“永遠に観たい”と思わせる、幸福感溢れるアダムの
「シンギン・イン・ザ・レイン」
『Singin' In The Rain 雨に唄えば』来日公演・観劇レポート
『Singin' In the Rain雨に唄えば』撮影:阿部章仁
“原作”はミュージカル映画の金字塔とも、映画史におけるベストとも称される同名映画。ジーン・ケリーが雨の中を歌い踊るシーンは“ミュージカルを観たことがない人でも知っている”ほど有名です。ハリウッド全盛期を代表するこの映画の舞台版ともなれば、さぞや絢爛豪華たる世界が展開するのでは……と想像する人が多いかもしれませんが、実際はさにあらず。英国南東の地方都市にありながら、一流の舞台を次々に送り出すことで知られるチチェスター・フェスティバル・シアターのプロダクションによる今回の舞台は、さすが英国!と思える演劇味豊かな作りで、現代の観客を大いに楽しませてくれます。
『Singin' In The Rain雨に唄えば』撮影:阿部章仁
物語の舞台は、華やかな映画界。となればセットにはきらびやかな空気が立ち込めていてもいいところですが、今回の舞台では裸の映画スタジオがリアルに再現され、その中にカーテンやテーブルを持ち込むことで他のシーンにも利用。つまりどちらかといえば“地味”なビジュアルのなかで物語が進行し、観客は主人公たちのドラマに意識を集中。シェイクスピア劇や『二十日鼠と人間』等、主にストレート・プレイで活躍する演出家ジョナサン・チャーチの強い意図が感じられます。
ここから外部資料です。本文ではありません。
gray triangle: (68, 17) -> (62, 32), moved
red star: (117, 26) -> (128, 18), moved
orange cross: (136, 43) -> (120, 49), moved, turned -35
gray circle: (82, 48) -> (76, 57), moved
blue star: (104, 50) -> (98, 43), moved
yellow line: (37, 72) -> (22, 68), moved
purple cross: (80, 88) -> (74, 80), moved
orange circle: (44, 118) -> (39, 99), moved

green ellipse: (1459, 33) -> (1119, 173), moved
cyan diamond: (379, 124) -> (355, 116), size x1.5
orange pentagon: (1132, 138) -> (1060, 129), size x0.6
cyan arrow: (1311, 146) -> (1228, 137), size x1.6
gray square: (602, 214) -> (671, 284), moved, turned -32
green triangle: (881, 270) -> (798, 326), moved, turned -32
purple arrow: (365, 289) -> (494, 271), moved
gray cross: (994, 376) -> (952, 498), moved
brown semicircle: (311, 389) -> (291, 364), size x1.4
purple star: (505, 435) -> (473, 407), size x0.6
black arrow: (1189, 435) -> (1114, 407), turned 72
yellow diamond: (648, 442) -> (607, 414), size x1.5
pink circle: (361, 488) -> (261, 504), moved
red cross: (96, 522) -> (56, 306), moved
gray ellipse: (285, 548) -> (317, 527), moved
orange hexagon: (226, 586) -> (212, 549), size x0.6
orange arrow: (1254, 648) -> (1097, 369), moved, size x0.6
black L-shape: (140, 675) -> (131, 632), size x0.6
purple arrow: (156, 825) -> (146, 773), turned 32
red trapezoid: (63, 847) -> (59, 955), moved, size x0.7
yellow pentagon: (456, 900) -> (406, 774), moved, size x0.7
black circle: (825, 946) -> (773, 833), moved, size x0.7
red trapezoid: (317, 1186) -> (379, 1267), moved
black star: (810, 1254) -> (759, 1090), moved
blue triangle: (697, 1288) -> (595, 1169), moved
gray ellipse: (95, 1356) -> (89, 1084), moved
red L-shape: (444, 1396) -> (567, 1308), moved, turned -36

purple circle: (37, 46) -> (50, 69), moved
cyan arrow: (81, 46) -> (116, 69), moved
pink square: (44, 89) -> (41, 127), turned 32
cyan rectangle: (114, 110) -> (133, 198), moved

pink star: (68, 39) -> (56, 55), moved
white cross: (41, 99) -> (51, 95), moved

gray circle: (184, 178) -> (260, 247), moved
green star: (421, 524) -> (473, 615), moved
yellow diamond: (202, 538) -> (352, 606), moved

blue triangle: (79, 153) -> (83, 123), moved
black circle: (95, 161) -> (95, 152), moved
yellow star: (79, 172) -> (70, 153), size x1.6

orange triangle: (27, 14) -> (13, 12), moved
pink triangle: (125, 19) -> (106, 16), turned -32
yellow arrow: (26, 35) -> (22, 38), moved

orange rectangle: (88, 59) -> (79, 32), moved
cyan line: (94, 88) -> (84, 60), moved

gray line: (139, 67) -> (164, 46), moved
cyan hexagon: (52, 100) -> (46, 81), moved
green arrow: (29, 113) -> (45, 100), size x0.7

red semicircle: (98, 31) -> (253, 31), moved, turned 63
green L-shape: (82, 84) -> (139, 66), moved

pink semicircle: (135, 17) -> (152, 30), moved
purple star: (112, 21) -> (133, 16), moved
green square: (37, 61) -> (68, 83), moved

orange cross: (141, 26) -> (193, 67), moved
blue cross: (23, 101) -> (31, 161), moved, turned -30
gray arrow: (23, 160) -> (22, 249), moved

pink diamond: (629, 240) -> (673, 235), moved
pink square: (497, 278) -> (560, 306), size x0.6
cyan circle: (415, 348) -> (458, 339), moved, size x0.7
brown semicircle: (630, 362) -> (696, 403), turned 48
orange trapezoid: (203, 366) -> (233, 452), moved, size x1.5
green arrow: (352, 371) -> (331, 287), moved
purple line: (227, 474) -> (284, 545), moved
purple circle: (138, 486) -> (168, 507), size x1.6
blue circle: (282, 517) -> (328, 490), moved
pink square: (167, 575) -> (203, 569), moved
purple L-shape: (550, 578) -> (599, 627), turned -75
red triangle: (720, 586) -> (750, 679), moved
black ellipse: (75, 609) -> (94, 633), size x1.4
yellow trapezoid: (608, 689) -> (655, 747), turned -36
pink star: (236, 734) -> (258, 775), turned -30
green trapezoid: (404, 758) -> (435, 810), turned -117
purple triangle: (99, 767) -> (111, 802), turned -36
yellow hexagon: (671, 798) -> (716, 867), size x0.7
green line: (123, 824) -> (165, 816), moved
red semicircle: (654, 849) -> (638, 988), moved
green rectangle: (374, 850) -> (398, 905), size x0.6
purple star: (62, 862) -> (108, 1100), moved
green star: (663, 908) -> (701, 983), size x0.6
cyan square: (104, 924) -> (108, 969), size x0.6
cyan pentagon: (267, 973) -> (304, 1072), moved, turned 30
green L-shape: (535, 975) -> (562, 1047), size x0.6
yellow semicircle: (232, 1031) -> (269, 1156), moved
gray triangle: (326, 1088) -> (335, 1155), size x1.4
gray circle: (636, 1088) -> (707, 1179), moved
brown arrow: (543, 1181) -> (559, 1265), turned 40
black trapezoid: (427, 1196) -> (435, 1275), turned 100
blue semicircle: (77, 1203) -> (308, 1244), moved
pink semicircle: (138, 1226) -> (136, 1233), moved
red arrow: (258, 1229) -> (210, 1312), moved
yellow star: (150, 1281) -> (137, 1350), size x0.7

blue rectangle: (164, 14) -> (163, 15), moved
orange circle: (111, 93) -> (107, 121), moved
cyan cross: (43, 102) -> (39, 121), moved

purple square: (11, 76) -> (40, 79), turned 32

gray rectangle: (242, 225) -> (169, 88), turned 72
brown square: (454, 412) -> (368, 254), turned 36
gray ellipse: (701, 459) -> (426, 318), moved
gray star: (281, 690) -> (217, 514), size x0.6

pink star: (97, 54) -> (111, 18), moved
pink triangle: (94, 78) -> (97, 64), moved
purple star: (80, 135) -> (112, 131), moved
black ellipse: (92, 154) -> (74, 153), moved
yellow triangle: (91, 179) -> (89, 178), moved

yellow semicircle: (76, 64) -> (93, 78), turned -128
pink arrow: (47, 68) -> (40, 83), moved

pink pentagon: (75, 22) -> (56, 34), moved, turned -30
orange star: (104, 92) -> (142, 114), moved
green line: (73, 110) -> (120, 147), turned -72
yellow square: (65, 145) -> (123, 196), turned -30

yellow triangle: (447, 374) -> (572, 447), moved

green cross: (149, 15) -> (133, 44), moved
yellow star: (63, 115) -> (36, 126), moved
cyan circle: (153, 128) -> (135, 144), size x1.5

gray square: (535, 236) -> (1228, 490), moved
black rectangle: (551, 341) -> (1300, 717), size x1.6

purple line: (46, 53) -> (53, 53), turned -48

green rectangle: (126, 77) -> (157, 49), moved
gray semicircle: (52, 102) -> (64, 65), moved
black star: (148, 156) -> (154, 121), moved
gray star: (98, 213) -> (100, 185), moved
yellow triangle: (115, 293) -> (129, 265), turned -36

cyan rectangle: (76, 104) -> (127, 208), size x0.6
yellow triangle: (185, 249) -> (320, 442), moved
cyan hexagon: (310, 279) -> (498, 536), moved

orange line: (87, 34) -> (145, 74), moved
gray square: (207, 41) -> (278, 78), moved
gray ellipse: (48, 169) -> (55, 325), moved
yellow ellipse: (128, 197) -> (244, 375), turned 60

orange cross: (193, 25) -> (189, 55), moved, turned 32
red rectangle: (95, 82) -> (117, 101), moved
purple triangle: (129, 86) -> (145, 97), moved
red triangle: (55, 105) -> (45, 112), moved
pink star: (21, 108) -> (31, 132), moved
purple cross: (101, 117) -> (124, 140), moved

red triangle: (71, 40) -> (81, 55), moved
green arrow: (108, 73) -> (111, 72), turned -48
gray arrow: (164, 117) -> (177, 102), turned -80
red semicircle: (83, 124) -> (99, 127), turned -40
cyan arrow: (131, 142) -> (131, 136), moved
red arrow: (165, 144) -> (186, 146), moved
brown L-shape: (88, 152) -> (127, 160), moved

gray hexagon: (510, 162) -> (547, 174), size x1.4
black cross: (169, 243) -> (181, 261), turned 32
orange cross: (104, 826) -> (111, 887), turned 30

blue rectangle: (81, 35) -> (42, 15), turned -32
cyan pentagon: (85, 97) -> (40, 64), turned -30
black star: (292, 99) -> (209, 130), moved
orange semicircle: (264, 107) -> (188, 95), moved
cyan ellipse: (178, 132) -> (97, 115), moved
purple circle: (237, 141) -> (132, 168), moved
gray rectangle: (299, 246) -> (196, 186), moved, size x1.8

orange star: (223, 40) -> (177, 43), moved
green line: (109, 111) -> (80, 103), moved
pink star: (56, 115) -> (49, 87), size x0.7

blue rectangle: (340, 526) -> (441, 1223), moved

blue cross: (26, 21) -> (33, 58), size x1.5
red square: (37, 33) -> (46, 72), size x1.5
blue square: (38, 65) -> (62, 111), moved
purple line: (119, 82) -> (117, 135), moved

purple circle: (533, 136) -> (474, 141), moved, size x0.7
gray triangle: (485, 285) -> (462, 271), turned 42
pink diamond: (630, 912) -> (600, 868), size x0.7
『Singin' In The Rain雨に唄えば』撮影:阿部章仁
役者たちもその意向を十二分に酌み、人気演目でありがちな自己主張演技ではなく、物語における自分の役割を(歌舞伎の専門用語で言うなら)“行儀のいい芝居”で果たし、1幕は主人公が「本当の恋を知って思わず雨の中で歌いだしてしまう」というあの名場面へ、そして2幕は主人公たちが絶体絶命の窮地に陥るがちょっとした機転で救われるというラストへと、スムーズな中にも起伏豊かに、物語が流れてゆきます。
主人公を演じるアダム・クーパーは決してスター然とせず、英国的といえば英国的な過不足のない演技ですが、そこに彼本来のスター性、卓越したダンス力が滲み出て、ほどよくリアルな「スター俳優、ドン・ロックウッド」が現れています。彼が観客のリアクション(センターブロック1、2列目はかなりの濡れ率)を無邪気に楽しみながら、足先ではねる水しぶきで弧を描く「シンギン・イン・ザ・レイン」のシーンは、永遠に観たい!と思わせる美しさ、楽しさ。このシーンのためだけでも、劇場に行く価値はあります。
『Singin' In The Rain雨に唄えば』撮影:阿部章仁
また映画版ではややもすると女性差別に繋がりかねず、微妙な役どころに見える悪声のスター女優、リナが、今回は『グリース』のパティ役等で活躍するオリヴィア・ファインズの、最大限に誇張した素っ頓狂な演技によって「突き抜けた敵役」となり、観客が安心して成り行きを見守っていける点も収穫です。
『Singin' In The Rain雨に唄えば』撮影:阿部章仁
アンコールにはもう一度本水の雨が降り、全員が傘を手に、スーツ姿で踊る本作。手拍子を打ちながら、この瞬間には誰もが信じられることでしょう。アダム・クーパーもインタビューで言っていたとおり、「あまりに心が高揚すると、思わず雨の中で歌い踊ってしまうこともある。それが人間というものだ」と。